REQUIREMENT: Everything in the data that follows should be given again verbatim, except the images.

§ §

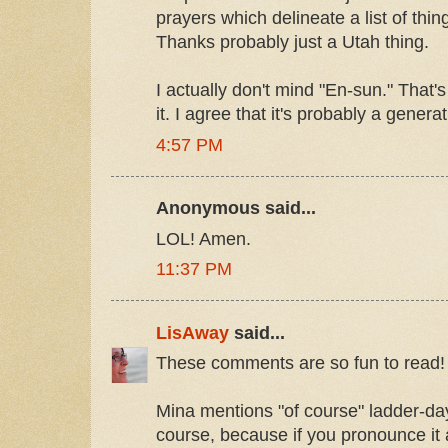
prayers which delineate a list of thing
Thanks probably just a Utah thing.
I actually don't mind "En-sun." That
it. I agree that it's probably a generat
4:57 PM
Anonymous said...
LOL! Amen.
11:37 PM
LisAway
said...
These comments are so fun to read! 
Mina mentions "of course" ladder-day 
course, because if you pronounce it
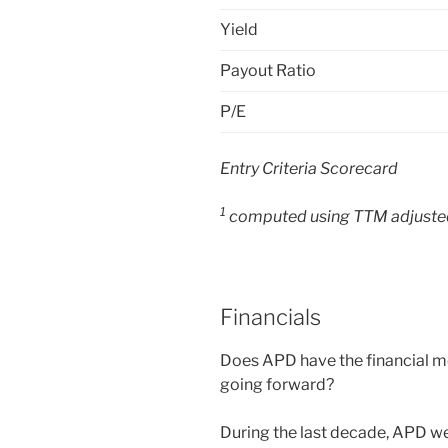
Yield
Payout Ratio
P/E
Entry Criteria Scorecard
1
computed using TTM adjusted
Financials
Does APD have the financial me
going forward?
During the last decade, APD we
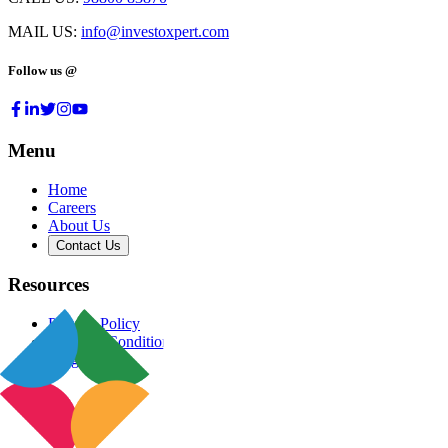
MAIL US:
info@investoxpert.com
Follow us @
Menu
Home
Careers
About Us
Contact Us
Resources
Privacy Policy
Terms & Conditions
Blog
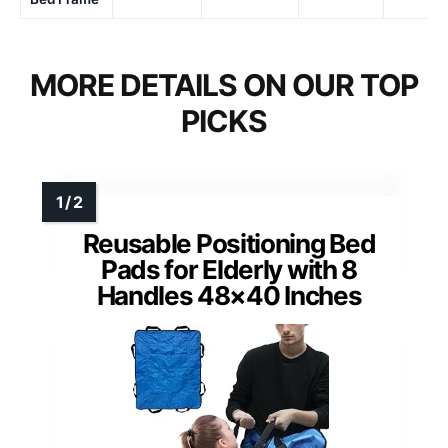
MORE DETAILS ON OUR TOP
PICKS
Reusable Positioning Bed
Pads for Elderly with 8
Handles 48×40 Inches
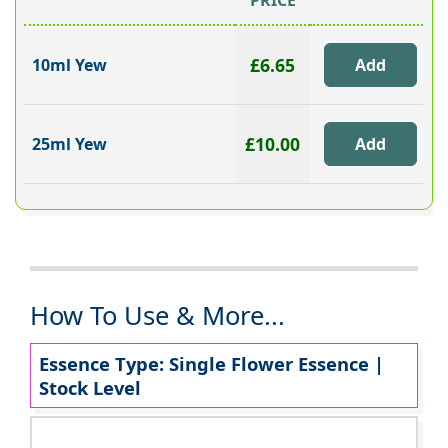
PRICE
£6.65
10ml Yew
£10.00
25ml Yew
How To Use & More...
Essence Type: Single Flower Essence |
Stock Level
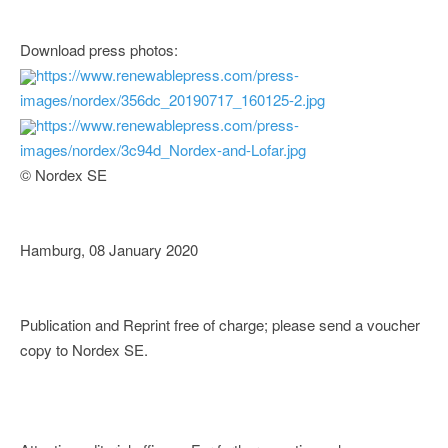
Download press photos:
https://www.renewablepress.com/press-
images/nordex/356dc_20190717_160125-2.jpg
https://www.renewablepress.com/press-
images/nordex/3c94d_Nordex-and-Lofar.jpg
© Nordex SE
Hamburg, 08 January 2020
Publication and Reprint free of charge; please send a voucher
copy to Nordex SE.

§ §

SOLUTION TO THIS TASK:
prayers which delineate a list of thing
Thanks probably just a Utah thing.
I actually don't mind "En-sun." That
it. I agree that it's probably a generat
4:57 PM
Anonymous said...
LOL! Amen.
11:37 PM
LisAway
said...
These comments are so fun to read! 
Mina mentions "of course" ladder-day 
course, because if you pronounce it
Yield
Payout Ratio
P/E
Entry Criteria Scorecard
1
computed using TTM adjusted
Financials
Does APD have the financial me
going forward?
During the last decade, APD we
MAIL US:
info@investoxpert.com
Follow us @
Menu
Home
Careers
About Us
Contact Us
Resources
Privacy Policy
Terms & Conditions
Blog
MORE DETAILS ON OUR TOP
PICKS
Reusable Positioning Bed
Pads for Elderly with 8
Handles 48×40 Inches
PRICE
£6.65
10ml Yew
£10.00
25ml Yew
How To Use & More...
Essence Type: Single Flower Essence |
Stock Level
Download press photos:
https://www.renewablepress.com/press-
images/nordex/356dc_20190717_160125-2.jpg
https://www.renewablepress.com/press-
images/nordex/3c94d_Nordex-and-Lofar.jpg
© Nordex SE
Hamburg, 08 January 2020
Publication and Reprint free of charge; please send a voucher
copy to Nordex SE.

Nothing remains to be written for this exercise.